Wait 'til Sunday, year!

It’s alright, Cubs fans…according to your field general, staff ace Carlos Zambrano will take the bump Sunday against the Diamondbacks.

Wait. Wha…the Cubs lost and WON’T be playing Sunday?!?


Let’s break down Pinella’s decision…just in case you thought it was a good one (it wasn’t). Zambrano was pulled after six innings of four hit ball and in the midst of a 1-1 ballgame. His 85 pitches thrown and 22 batters faced were the SECOND SHORTEST of the season. On July 18, Zambrano threw 80 pitches and faced 19 batters. Of course, the Cubs won that one 12-1.

In case you think 85 pitches is a lot for “Z”…think again. In his 34 regular season starts, he averaged 108 pitches per outing (a mere 23 MORE than what he went for in Game One) and threw more than 120 five times! If Zambrano is such a gamer and Pinella such a great manager, Carlos Marmol is not out there in the seventh inning Wednesday night…Carlos Zambrano is.

If Tom Kelly can send an octogenarian out there in the tenth inning of Game Seven of the 1991 World Series…the Cubs can trot out 26 year-old Zambrano.

Lou Pinella should be drawn and quartered.

Of course I was referring to one of the most memorable performances EVER in the World Series (with all do respect to Don Larsen and Curt Schilling)…that of one JOHN SCOTT MORRIS on October 27, 1991.

By comparison to Zambrano’s outing, Morris ended up throwing 126 pitches that game…19 over his 1991 season average. Matter of fact, here’s a fun fact…Morris won FOUR games (both of his ALCS starts and two of his three World Series starts) in the post season that year for the Twins making him their all-time post season wins leader. The next season he went on to lead the Blue Jays to glory.

I guess there was nothing more for him to accomplish in his ONE season back home in St.

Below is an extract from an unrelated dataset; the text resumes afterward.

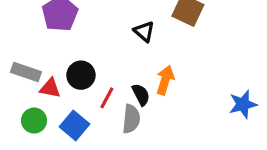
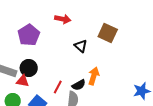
black circle: (81, 75) -> (29, 68), moved
black semicircle: (141, 95) -> (79, 85), turned 88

Paul.

Morris’ successes in the early 90s aside…it was in the 80s where Jack made a name for himself. It’s safe to say that if the Hall of Fame decides to start looking at pitchers who made their bread and butter throughout the 80s…Morris would be at the top of the list.

Let’s break down the facts.

Consistency and durability, while not THE reason to induct someone, Jack was the epitome of a pitching Iron Horse. Matter of fact, this innings hog (he had eleven seasons of more than 235 innings pitched) hold the record for most consecutive opening day starts…14.

And if you thought Cal Ripken’s streak was impressive (it was), Morris went nearly 500 starts without missing his turn in the rotation. He only appeared on the disabled list twice.

Again, not a reason to bronze his head…but not too shabby either.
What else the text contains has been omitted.